Cardiovascular diseases are usually complex and affect several organs at the same time. Therefore, the treatment of vascular diseases in the brain may have implications for the treatment of heart disease. It is therefore important to understand the appropriate causes and consequences.
This study investigates the causes of intracerebral hemorrhage and links them to the risk of stroke associated with atrial fibrillation. He suggests a new thorough assessment of the effects of blood thinning on intracerebral hemorrhage.
Every year in Switzerland, about 1,000 patients with intracerebral hemorrhage are treated at stroke units. Intracerebral hemorrhages are more often fatal than other forms of stroke, and their incidence has not decreased in the last 30 years. It was previously thought that the use of blood thinners is not only a risk factor but also a potential cause of intracerebral hemorrhage.
Anticoagulation should not be considered the primary cause
This publication includes the results of two studies conducted by a team of prof. Werringa. It opposes the role of blood thinning to the role of cerebrovascular disease (SVD) in intracerebral hemorrhage. Moderate to severe cerebral SVD has been shown to be closely associated with the occurrence of cerebral hemorrhage.
Our results show that SVD is a prerequisite for intracerebral hemorrhage under anticoagulation. The degree of SVD in the brain can be used to predict intracerebral hemorrhage. Without SVD, the occurrence of intracerebral hemorrhage is close to zero. Therefore, anticoagulation should no longer be considered a cause of intracerebral hemorrhage. “
Dr. David Seiffge, Inselspital, University Hospital Bern
Why is this important? Stroke protection in patients with atrial fibrillation
Blood thinning offers important protection against ischemic stroke in patients with atrial fibrillation. Anticoagulation reduces the risk of ischemic stroke in these cases by two-thirds. In the past, anticoagulation was stopped immediately in case of intracerebral hemorrhage, and patients remained unprotected from the risk of stroke.

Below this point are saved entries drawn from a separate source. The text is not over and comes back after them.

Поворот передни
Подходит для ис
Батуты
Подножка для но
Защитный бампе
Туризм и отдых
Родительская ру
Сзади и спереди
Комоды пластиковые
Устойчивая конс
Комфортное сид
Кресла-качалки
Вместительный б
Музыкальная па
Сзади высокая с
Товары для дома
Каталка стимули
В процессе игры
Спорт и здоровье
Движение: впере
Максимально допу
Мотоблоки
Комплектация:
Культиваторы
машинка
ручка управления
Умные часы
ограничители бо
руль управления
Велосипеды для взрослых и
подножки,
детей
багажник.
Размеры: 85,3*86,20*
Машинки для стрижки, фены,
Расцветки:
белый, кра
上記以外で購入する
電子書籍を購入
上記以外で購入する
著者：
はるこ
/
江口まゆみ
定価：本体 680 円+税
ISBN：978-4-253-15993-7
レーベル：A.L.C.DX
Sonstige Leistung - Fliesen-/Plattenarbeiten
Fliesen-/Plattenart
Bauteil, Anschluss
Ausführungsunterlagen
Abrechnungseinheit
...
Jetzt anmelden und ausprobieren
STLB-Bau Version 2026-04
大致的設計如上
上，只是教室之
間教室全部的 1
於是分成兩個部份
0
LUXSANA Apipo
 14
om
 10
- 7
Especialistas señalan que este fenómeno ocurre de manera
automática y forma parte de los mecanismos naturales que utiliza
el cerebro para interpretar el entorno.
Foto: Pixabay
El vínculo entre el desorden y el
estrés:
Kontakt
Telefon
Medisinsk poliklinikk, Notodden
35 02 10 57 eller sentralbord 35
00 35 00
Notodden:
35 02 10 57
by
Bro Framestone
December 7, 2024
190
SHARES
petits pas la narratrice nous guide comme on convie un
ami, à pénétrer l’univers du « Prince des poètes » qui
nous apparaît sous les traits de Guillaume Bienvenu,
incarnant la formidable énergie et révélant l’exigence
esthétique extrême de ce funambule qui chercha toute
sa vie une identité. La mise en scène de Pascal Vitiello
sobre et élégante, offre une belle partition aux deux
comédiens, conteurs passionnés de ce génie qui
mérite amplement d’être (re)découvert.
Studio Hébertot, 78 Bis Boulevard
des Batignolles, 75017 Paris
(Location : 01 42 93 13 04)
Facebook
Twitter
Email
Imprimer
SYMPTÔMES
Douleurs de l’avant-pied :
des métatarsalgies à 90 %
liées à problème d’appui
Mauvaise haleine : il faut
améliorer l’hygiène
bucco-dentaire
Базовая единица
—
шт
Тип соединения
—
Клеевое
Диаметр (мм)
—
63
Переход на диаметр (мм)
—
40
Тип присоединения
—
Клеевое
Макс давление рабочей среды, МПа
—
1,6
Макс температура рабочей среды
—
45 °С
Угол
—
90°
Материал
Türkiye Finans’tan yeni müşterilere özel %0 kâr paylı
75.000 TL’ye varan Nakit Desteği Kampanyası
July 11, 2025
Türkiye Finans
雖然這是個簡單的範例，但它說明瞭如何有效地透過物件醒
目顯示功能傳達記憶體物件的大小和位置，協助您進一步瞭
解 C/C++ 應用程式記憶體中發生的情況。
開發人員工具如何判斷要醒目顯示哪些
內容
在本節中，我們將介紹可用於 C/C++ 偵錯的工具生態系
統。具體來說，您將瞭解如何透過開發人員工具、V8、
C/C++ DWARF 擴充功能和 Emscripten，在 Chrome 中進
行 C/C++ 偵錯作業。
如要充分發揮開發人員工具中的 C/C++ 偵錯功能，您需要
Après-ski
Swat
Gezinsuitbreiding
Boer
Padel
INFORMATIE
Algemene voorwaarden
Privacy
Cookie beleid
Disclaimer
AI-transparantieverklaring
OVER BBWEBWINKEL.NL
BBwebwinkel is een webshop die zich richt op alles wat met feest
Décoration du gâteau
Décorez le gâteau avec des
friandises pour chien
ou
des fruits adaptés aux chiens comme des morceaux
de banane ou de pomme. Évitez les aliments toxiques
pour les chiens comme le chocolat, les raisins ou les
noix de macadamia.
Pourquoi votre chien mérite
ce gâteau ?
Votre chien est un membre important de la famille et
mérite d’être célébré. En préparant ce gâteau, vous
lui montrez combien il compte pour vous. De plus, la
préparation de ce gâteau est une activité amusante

The results of the new study now point to a new path: according to the findings, intracerebral hemorrhage can be etiologically prevented by treating cerebral SVD, and stroke protection can be maintained through a customized continuation of blood thinning. The exact timing and gradation of the two therapies are the subject of further studies.
Challenging methodological approach: combining two multicenter studies
The publication contains data from two independent studies under the supervision of prof. David Werring, UCL. The publication is based on two independent, multicenter observational studies. A cross-sectional study was conducted with 1,030 patients with intracerebral hemorrhage. CT and MRI were used to look for markers of SVD in the brain.
In another, prospective study, 1,447 patients with atrial fibrillation and cerebral circulation disorders were included. The incidence of cerebral hemorrhage and ischemic stroke in relation to blood thinning was considered in this group.
Using this approach, it was possible to show that SVD is a prerequisite for intracerebral hemorrhage. Patients without such a condition did not have any cerebral hemorrhage in the first two years of the study, despite treatment with blood thinner. In contrast, at 1.56% per year, the risk was significantly increased for moderate to severe SVD.
A new way of looking at the situation is needed
The results of the study suggest that blood thinning alone can no longer be considered a cause of intracerebral hemorrhage. Professor Marcel Arnold points out: “As a new approach, microangiopathies need to be systematically sought and targeted to prevent intracerebral hemorrhages. Appropriate specialist clinics are now available. This would reduce the risk of intracerebral hemorrhage. »
A large international randomized trial (ENRICH-AF), currently coordinated in Switzerland by David Seiffge, is currently underway to harmonize anticoagulation and microangiopathy therapies.
Inselspital, University Hospital of Bern
Seiffge, DJ, and others. (2021) The burden of small vessel disease and intracerebral hemorrhage in patients taking oral anticoagulants. Journal of Neurology, Neurosurgery and Psychiatry. doi.org/10.1136/jnnp-2020-325299.